Job Description
We are seeking a highly skilled and experienced Staff DevOps Engineer to join our team. This role will focus on Site Reliability Engineering (SRE), enhancing our developer platform, and ensuring robust security practices.
The ideal candidate will have a strong background in SRE principles, platform engineering, and security, with a proven ability to drive improvements in system reliability, performance, and security.
Key Responsibilities :
Site Reliability Engineering (SRE) : Implement and manage SRE practices to ensure high availability, reliability, and performance of our systems and services.
Develop and maintain Service Level Objectives (SLOs), Service Level Indicators (SLIs), and Service Level Agreements (SLAs).
Monitor and analyze system performance, identifying and addressing reliability issues proactively.

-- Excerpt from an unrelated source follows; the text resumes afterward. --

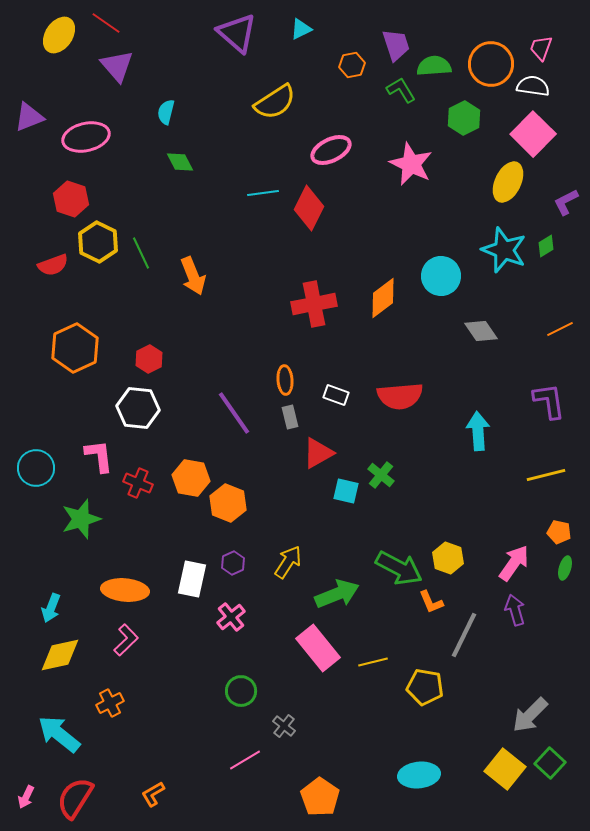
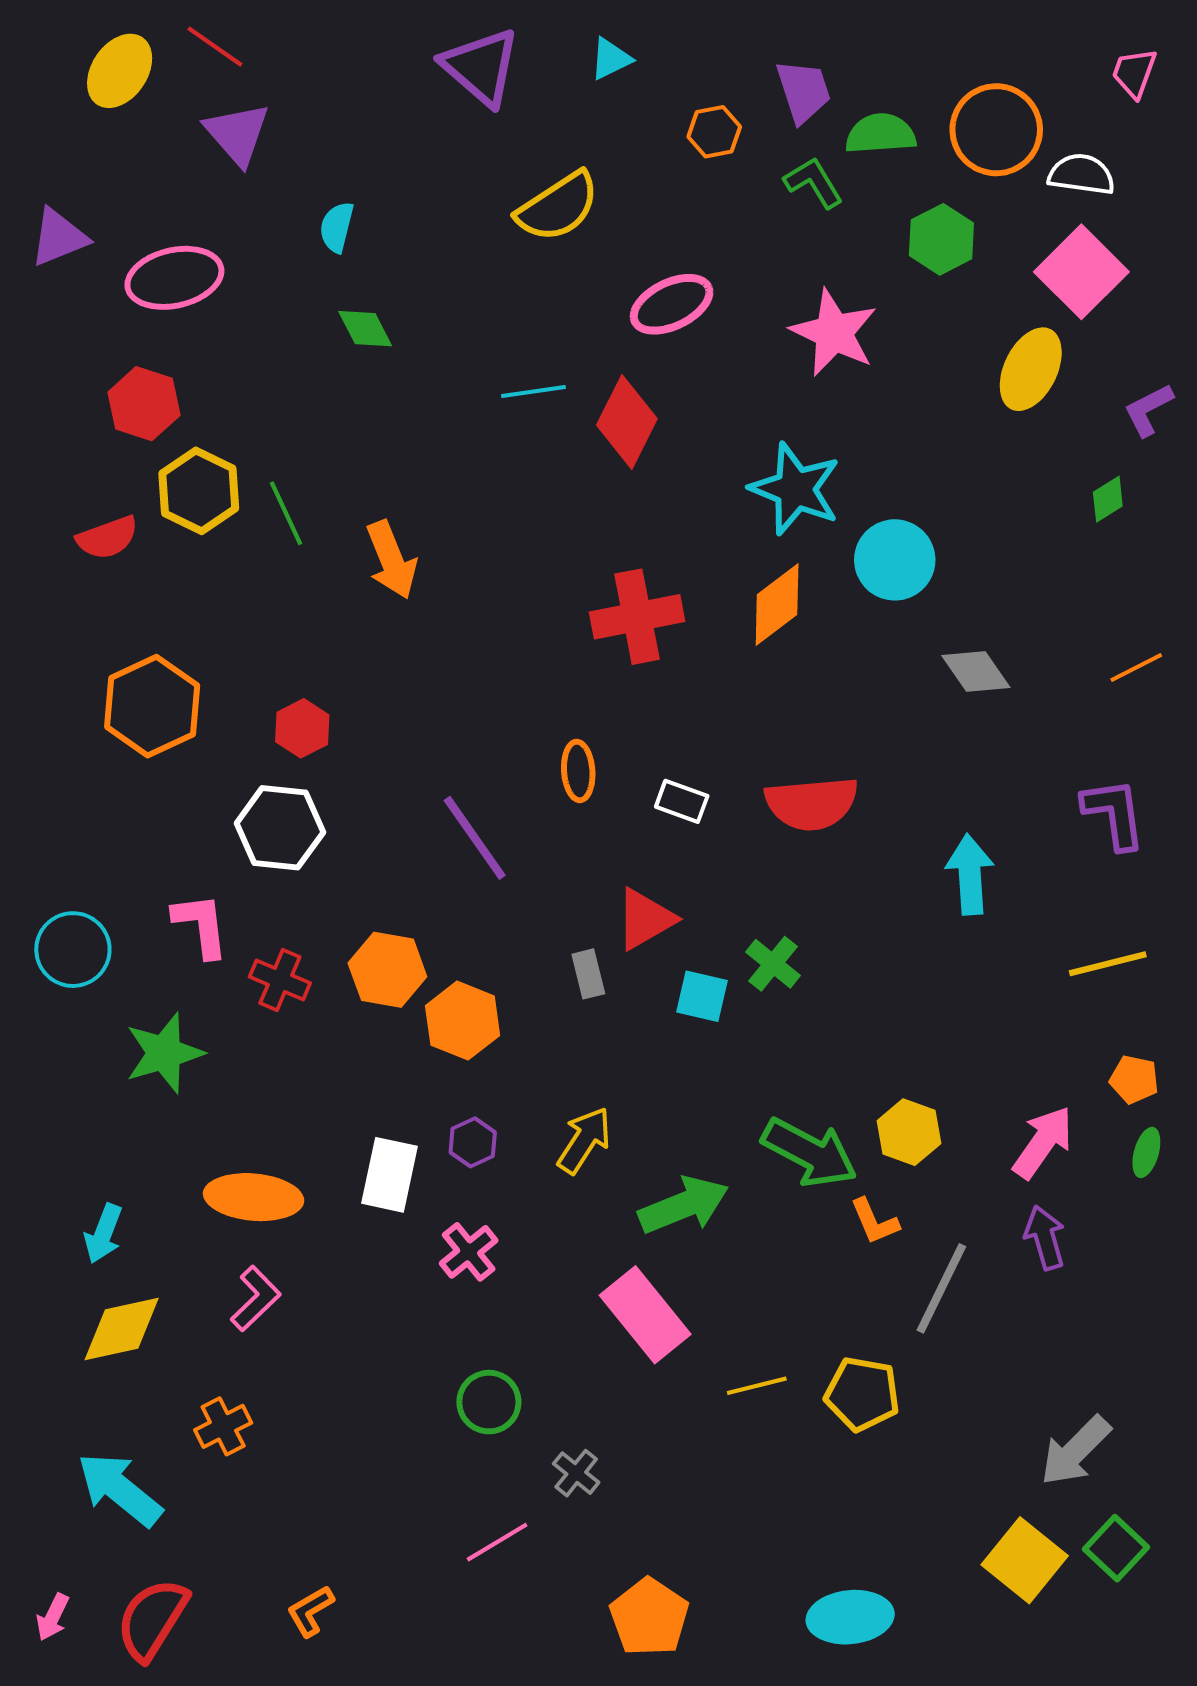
pink trapezoid: (541, 48) -> (1134, 73), moved
cyan star: (504, 250) -> (795, 489), moved
gray rectangle: (290, 417) -> (588, 974), moved
yellow line: (373, 662) -> (757, 1386), moved
cyan ellipse: (419, 775) -> (850, 1617), moved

Automate operational tasks to reduce manual intervention and improve system efficiency.
Developer Platform : Enhance and maintain the developer platform to support efficient and scalable software development.
Collaborate with engineering teams to improve CI / CD pipelines, streamline development workflows, and optimize deployment processes.
Ensure that development tools and environments are up-to-date, reliable, and scalable.
Security : Implement and manage security practices to protect our systems and data from threats.
Conduct regular security assessments and vulnerability scans to identify and mitigate risks.
Collaborate with security teams to enforce security policies and ensure compliance by default.
Collaboration and Leadership : Lead with a product mindset, building tools that developers find intuitive and easy to use.
Work closely with cross-functional teams to support and improve system reliability, performance, and security.
Mentor and provide technical guidance to junior team members.
Stay updated with industry trends and best practices, applying them to improve our systems and processes.